UN VERO MARATONETA. Il primo, per chi non lo sapesse, è un pilota olandese molto in voga negli anni ’70. Classe ’42, in Formula 1 è stato poco più di una meteora, ma nelle corse di durata ha dato spettacolo: nel 1971 ha vinto la 24 Ore di Le Mans con una Porsche 917, ripetendo l’impresa cinque anni dopo con una 936. Ma tra le vette della sua carriera ci sono anche una vittoria di classe nella 1000 km del Nürburgring e la vittoria della Targa Florio nel 1973 al volante di una 911 RSR.
UNA GARA EROICA. Nata nel 1906, la Targa Florio è una delle più antiche corse del mondo. Oggi è una gara di regolarità storica che accompagna i piloti alla scoperta delle bellezze paesaggistiche e architettoniche e della buon tavola dell’antica Trinacria, ma fino a mezzo secolo fa era roba per gente col pelo sullo stomaco: centinaia di chilometri su strade di montagna più o meno dissestate da percorrere a velocità folli, girando in tondo a un anello – il mitico circuito delle Madonie – la cui lunghezza, a seconda delle edizioni, poteva variare dai 72 ai 148 chilometri.

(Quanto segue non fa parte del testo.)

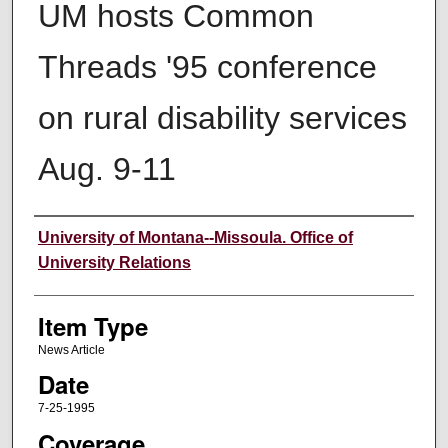
UM hosts Common
Threads '95 conference
on rural disability services
Aug. 9-11
Author
University of Montana--Missoula. Office of
University Relations
Item Type
News Article
Date
7-25-1995
Coverage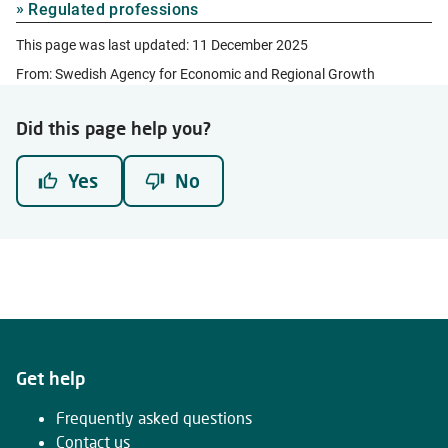
Regulated professions
This page was last updated:
11 December 2025
From: Swedish Agency for Economic and Regional Growth
Did this page help you?
Yes
No
Get help
Frequently asked questions
Contact us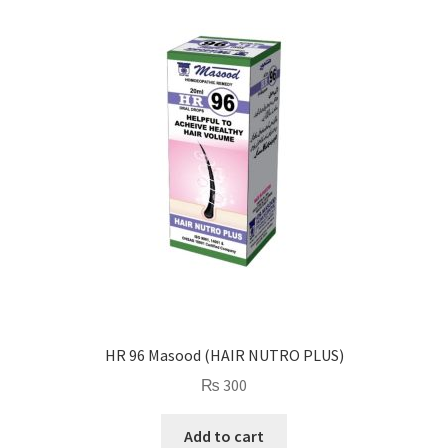
HR 96 Masood (HAIR NUTRO PLUS)
₨
300
Add to cart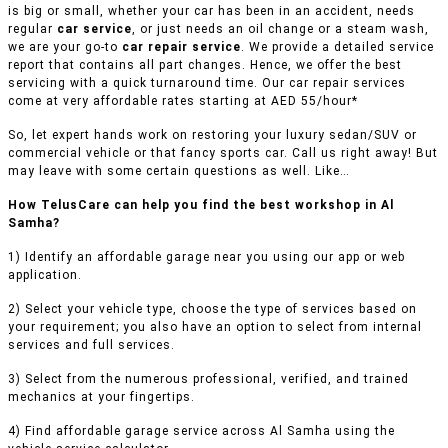
is big or small, whether your car has been in an accident, needs
regular
car service
, or just needs an oil change or a steam wash,
we are your go-to
car repair service
. We provide a detailed service
report that contains all part changes. Hence, we offer the best
servicing with a quick turnaround time. Our car repair services
come at very affordable rates starting at AED 55/hour*
So, let expert hands work on restoring your luxury sedan/SUV or
commercial vehicle or that fancy sports car. Call us right away! But
may leave with some certain questions as well. Like…
How TelusCare can help you find the best workshop in Al
Samha?
1) Identify an affordable garage near you using our app or web
application.
2) Select your vehicle type, choose the type of services based on
your requirement; you also have an option to select from internal
services and full services.
3) Select from the numerous professional, verified, and trained
mechanics at your fingertips.
4) Find affordable garage service across Al Samha using the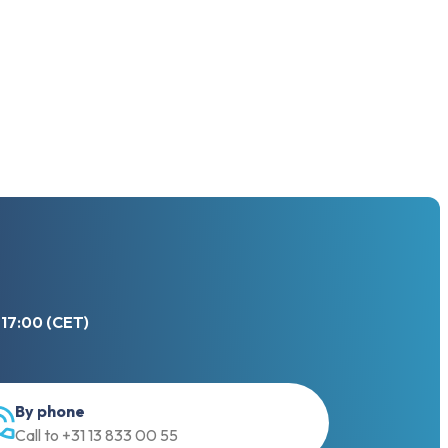
 17:00 (CET)
By phone
Call to +31 13 833 00 55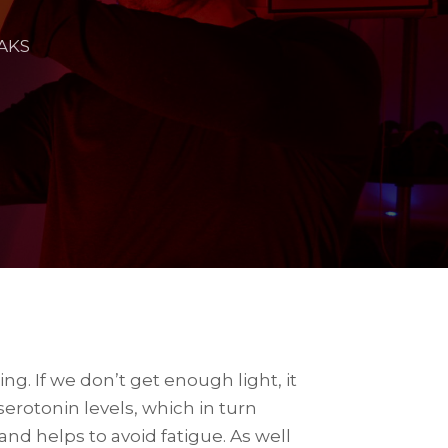
AKS
g. If we don’t get enough light, it
erotonin levels, which in turn
nd helps to avoid fatigue. As well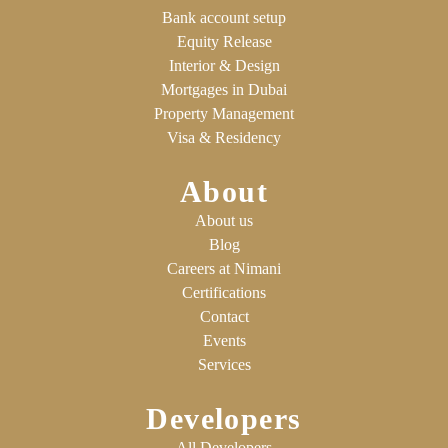
Bank account setup
Equity Release
Interior & Design
Mortgages in Dubai
Property Management
Visa & Residency
About
About us
Blog
Careers at Nimani
Certifications
Contact
Events
Services
Developers
All Developers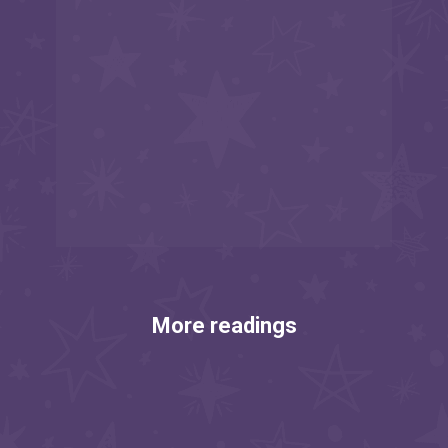
More readings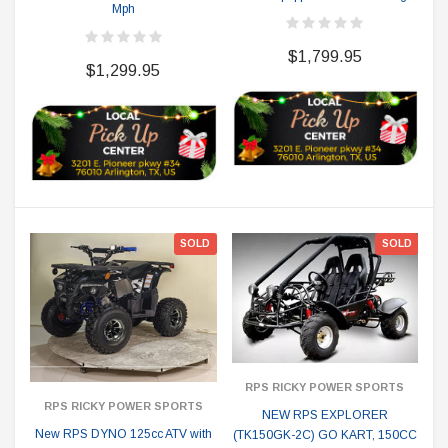
Mph
$1,799.95
$1,299.95
SOLD
SOLD
RPS RICKY POWER SPORTS
RPS RICKY POWER SPORTS
NEW RPS EXPLORER
New RPS DYNO 125cc ATV with
(TK150GK-2C) GO KART, 150CC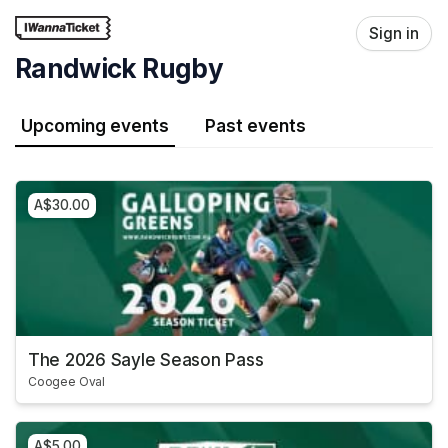
Skip header
Sign in
Randwick Rugby
Upcoming events
Past events
A$30.00
The 2026 Sayle Season Pass
Coogee Oval
A$5.00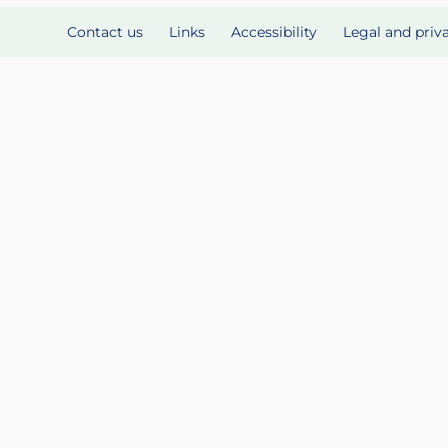
Contact us
Links
Accessibility
Legal and priv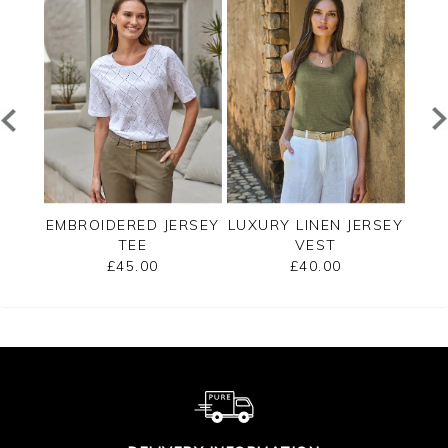
EE
EMBROIDERED JERSEY
LUXURY LINEN JERSEY
C
TEE
VEST
SLE
£45.00
£40.00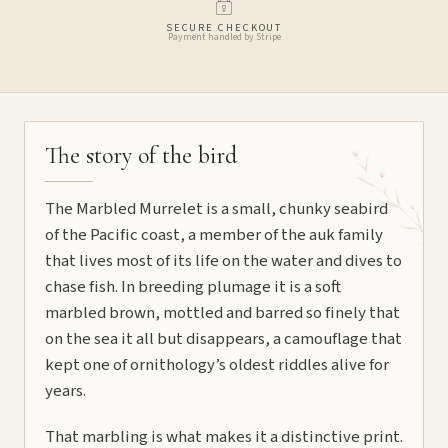
SECURE CHECKOUT
Payment handled by Stripe
The story of the bird
The Marbled Murrelet is a small, chunky seabird
of the Pacific coast, a member of the auk family
that lives most of its life on the water and dives to
chase fish. In breeding plumage it is a soft
marbled brown, mottled and barred so finely that
on the sea it all but disappears, a camouflage that
kept one of ornithology’s oldest riddles alive for
years.
That marbling is what makes it a distinctive print.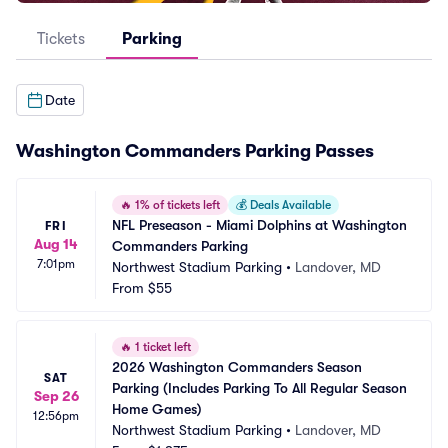
Tickets
Parking
Date
Washington Commanders Parking Passes
🔥
1% of tickets left
💰
Deals Available
NFL Preseason - Miami Dolphins at Washington 
FRI
Aug 14
Commanders Parking
7:01pm
Northwest Stadium Parking
•
Landover, MD
From
$55
🔥
1 ticket left
2026 Washington Commanders Season 
SAT
Parking (Includes Parking To All Regular Season 
Sep 26
Home Games)
12:56pm
Northwest Stadium Parking
•
Landover, MD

La Targa Florio di una volta, per intenderci, aveva qualcosa come 2000 curve e più imprevisti del Monopoli: pubblico, animali da pascolo e selvatici, detriti, per non parlare dell’affidabilità delle auto, messe a dura prova dallo sforzo tanto quanto il fisico dei piloti.
PASSA IL TEMPO, RESTANO LE EMOZIONI. La Porsche, che la Targa Florio l’ha vinta la bellezza di 11 volte, ha deciso di ripercorrere il percorso della gara siciliana con una 911 Targa nuova di pacco, affidandola a Ayhancan Guven, giovane pilota turco classe ’98 già vincitore di due edizioni francesi della Carrera Cup con la sua 911 GT3. Accanto a lui, come copilota e compagno di viaggio sulle strade della Sicilia, proprio Gijs van Lennep, che quei nastri d’asfalto rovente che s’arrampicano sui pendii delle montagne siciliane li conosce come le sue tasche. Cerda, Campofelice, Pietradolce, Palermo, Castelbuono: luoghi che, nel 1973, l’ottantaduenne pilota olandese non ebbe con ogni probabilità tempo di gustarsi, impegnato com’era a conquistarsi il diritto di salire sul gradino più alto del podio della mitica Cursa, come la chiamano, ancora oggi, i siciliani.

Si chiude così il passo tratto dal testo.